About this exercise :: For this exercise, output every line of the data as it stands.

Task inputs ::
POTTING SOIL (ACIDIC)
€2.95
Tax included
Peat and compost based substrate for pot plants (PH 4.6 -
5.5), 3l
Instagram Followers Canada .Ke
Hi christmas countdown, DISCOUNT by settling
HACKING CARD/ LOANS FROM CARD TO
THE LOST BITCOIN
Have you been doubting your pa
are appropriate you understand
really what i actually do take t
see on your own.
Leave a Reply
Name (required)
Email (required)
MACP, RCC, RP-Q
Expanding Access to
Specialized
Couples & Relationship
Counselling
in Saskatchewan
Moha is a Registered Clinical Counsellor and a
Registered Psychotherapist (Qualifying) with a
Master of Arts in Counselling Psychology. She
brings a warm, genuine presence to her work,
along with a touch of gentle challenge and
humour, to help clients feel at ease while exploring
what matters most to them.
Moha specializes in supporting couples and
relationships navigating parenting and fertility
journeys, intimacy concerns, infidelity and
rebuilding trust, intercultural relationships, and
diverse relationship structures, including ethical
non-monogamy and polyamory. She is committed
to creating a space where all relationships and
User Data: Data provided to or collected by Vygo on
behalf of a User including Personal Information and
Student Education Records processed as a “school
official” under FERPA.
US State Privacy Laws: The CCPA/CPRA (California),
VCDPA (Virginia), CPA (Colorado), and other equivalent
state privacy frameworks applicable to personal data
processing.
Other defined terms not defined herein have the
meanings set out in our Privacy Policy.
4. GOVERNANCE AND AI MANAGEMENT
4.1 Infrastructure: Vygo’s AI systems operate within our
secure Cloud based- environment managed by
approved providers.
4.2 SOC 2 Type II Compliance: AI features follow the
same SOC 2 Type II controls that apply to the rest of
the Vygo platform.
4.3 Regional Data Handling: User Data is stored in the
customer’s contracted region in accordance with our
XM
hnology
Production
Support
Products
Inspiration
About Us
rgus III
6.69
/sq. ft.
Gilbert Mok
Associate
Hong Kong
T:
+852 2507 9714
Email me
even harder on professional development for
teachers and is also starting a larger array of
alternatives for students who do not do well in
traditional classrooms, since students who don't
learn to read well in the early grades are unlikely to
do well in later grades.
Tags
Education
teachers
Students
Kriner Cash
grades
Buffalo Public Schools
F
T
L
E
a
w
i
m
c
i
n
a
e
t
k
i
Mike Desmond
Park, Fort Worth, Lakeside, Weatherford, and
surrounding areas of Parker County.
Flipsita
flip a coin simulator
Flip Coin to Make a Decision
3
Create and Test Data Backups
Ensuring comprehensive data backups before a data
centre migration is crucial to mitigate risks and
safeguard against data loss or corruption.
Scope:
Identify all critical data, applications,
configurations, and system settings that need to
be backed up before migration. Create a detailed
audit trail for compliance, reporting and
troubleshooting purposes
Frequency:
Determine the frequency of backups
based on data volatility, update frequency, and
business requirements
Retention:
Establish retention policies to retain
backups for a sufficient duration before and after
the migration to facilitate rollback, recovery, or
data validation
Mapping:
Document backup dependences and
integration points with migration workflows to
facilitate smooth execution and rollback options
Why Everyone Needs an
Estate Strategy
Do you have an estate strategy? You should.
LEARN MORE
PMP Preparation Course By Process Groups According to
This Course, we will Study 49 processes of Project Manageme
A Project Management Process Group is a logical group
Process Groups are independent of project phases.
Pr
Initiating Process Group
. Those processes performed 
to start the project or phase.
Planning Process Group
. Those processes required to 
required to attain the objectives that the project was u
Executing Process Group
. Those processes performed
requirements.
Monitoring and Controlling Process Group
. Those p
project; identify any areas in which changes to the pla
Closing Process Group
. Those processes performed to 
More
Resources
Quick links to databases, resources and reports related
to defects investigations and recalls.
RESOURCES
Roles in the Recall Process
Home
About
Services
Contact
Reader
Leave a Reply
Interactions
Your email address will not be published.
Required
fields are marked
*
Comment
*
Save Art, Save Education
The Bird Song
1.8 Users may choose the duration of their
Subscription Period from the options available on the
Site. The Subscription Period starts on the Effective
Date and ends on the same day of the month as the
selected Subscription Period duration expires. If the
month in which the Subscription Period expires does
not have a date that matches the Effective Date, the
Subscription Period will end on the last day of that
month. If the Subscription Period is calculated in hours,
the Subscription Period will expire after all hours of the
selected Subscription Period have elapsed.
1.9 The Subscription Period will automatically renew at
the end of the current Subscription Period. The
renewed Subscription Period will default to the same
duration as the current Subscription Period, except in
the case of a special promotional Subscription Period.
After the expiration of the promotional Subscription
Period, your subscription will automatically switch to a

Result of this task ::
POTTING SOIL (ACIDIC)
€2.95
Tax included
Peat and compost based substrate for pot plants (PH 4.6 -
5.5), 3l
Instagram Followers Canada .Ke
Hi christmas countdown, DISCOUNT by settling
HACKING CARD/ LOANS FROM CARD TO
THE LOST BITCOIN
Have you been doubting your pa
are appropriate you understand
really what i actually do take t
see on your own.
Leave a Reply
Name (required)
Email (required)
MACP, RCC, RP-Q
Expanding Access to
Specialized
Couples & Relationship
Counselling
in Saskatchewan
Moha is a Registered Clinical Counsellor and a
Registered Psychotherapist (Qualifying) with a
Master of Arts in Counselling Psychology. She
brings a warm, genuine presence to her work,
along with a touch of gentle challenge and
humour, to help clients feel at ease while exploring
what matters most to them.
Moha specializes in supporting couples and
relationships navigating parenting and fertility
journeys, intimacy concerns, infidelity and
rebuilding trust, intercultural relationships, and
diverse relationship structures, including ethical
non-monogamy and polyamory. She is committed
to creating a space where all relationships and
User Data: Data provided to or collected by Vygo on
behalf of a User including Personal Information and
Student Education Records processed as a “school
official” under FERPA.
US State Privacy Laws: The CCPA/CPRA (California),
VCDPA (Virginia), CPA (Colorado), and other equivalent
state privacy frameworks applicable to personal data
processing.
Other defined terms not defined herein have the
meanings set out in our Privacy Policy.
4. GOVERNANCE AND AI MANAGEMENT
4.1 Infrastructure: Vygo’s AI systems operate within our
secure Cloud based- environment managed by
approved providers.
4.2 SOC 2 Type II Compliance: AI features follow the
same SOC 2 Type II controls that apply to the rest of
the Vygo platform.
4.3 Regional Data Handling: User Data is stored in the
customer’s contracted region in accordance with our
XM
hnology
Production
Support
Products
Inspiration
About Us
rgus III
6.69
/sq. ft.
Gilbert Mok
Associate
Hong Kong
T:
+852 2507 9714
Email me
even harder on professional development for
teachers and is also starting a larger array of
alternatives for students who do not do well in
traditional classrooms, since students who don't
learn to read well in the early grades are unlikely to
do well in later grades.
Tags
Education
teachers
Students
Kriner Cash
grades
Buffalo Public Schools
F
T
L
E
a
w
i
m
c
i
n
a
e
t
k
i
Mike Desmond
Park, Fort Worth, Lakeside, Weatherford, and
surrounding areas of Parker County.
Flipsita
flip a coin simulator
Flip Coin to Make a Decision
3
Create and Test Data Backups
Ensuring comprehensive data backups before a data
centre migration is crucial to mitigate risks and
safeguard against data loss or corruption.
Scope:
Identify all critical data, applications,
configurations, and system settings that need to
be backed up before migration. Create a detailed
audit trail for compliance, reporting and
troubleshooting purposes
Frequency:
Determine the frequency of backups
based on data volatility, update frequency, and
business requirements
Retention:
Establish retention policies to retain
backups for a sufficient duration before and after
the migration to facilitate rollback, recovery, or
data validation
Mapping:
Document backup dependences and
integration points with migration workflows to
facilitate smooth execution and rollback options
Why Everyone Needs an
Estate Strategy
Do you have an estate strategy? You should.
LEARN MORE
PMP Preparation Course By Process Groups According to
This Course, we will Study 49 processes of Project Manageme
A Project Management Process Group is a logical group
Process Groups are independent of project phases.
Pr
Initiating Process Group
. Those processes performed 
to start the project or phase.
Planning Process Group
. Those processes required to 
required to attain the objectives that the project was u
Executing Process Group
. Those processes performed
requirements.
Monitoring and Controlling Process Group
. Those p
project; identify any areas in which changes to the pla
Closing Process Group
. Those processes performed to 
More
Resources
Quick links to databases, resources and reports related
to defects investigations and recalls.
RESOURCES
Roles in the Recall Process
Home
About
Services
Contact
Reader
Leave a Reply
Interactions
Your email address will not be published.
Required
fields are marked
*
Comment
*
Save Art, Save Education
The Bird Song
1.8 Users may choose the duration of their
Subscription Period from the options available on the
Site. The Subscription Period starts on the Effective
Date and ends on the same day of the month as the
selected Subscription Period duration expires. If the
month in which the Subscription Period expires does
not have a date that matches the Effective Date, the
Subscription Period will end on the last day of that
month. If the Subscription Period is calculated in hours,
the Subscription Period will expire after all hours of the
selected Subscription Period have elapsed.
1.9 The Subscription Period will automatically renew at
the end of the current Subscription Period. The
renewed Subscription Period will default to the same
duration as the current Subscription Period, except in
the case of a special promotional Subscription Period.
After the expiration of the promotional Subscription
Period, your subscription will automatically switch to a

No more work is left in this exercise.